Tracie Harris is the “bunny girl” volunteer now at the St. Lucie County shelter, who also fosters rabbits. She has three tiny under her care that she’ll keep at her home until they’re large enough to be spayed or neutered and moved into the shelter. Currently, there are five rabbits at the St. Lucie shelter, and six rabbits ready for adoption at the Humane Society of the Treasure Coast in Palm City. “On average, we adopt out about 30 per year,” says Tracie. “The most we have ever had in the two years I have been doing this was during the 2009 summer, and we had 28 at the shelter. We get all shapes, sizes and colors, and we even get in some pedigrees.”

Those usually come from people who are moving and cannot take their rabbit with them. Some, though, are picked up as strays by animal control. “We had a large Havana that had to have part of his nose removed because another animal attacked him in the wild and tore it,” Tracie says.
Another, Cookie, was starved when Animal Control found him. “Raven and Lily were picked up by Animal Control and we believe they somehow escaped a breeding operation,” Tracie says.

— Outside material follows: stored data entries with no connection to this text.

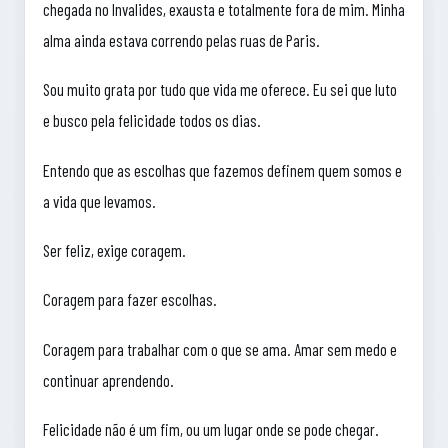
chegada no Invalides, exausta e totalmente fora de mim. Minha
alma ainda estava correndo pelas ruas de Paris.
Sou muito grata por tudo que vida me oferece. Eu sei que luto
e busco pela felicidade todos os dias.
Entendo que as escolhas que fazemos definem quem somos e
a vida que levamos.
Ser feliz, exige coragem.
Coragem para fazer escolhas.
Coragem para trabalhar com o que se ama. Amar sem medo e
continuar aprendendo.
Felicidade não é um fim, ou um lugar onde se pode chegar.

Lily, a female New Zealand, is the largest rabbit at the St. Lucie shelter, weighing 18 pounds. “She is super sweet and enjoys being held,” Tracie says. “She is a perfect lap bunny for an older person, but would also be good in a home with children as nothing phases her. She likes to play with cats, and she is litter-box trained.” Raven, a female Havana weighing about 15 pounds, also loves to play with cats, likes to be held, and is litter-box trained, but needs room to run. Charlie is a male Dutch mix, litter-box trained, and weighs about 4 pounds. “He is a sweet boy, but a little shy about being held,” Tracie says. “Because he is under a year old, he needs lots of exercise and play time, but he needs to be in a home without dogs.”

Peter, litter-box trained, is a sweet, lop-eared bunny. He was surrendered because he fought with his cage mate. “He has recovered from his wounds and would make a great addition to a family with children,” Tracie says.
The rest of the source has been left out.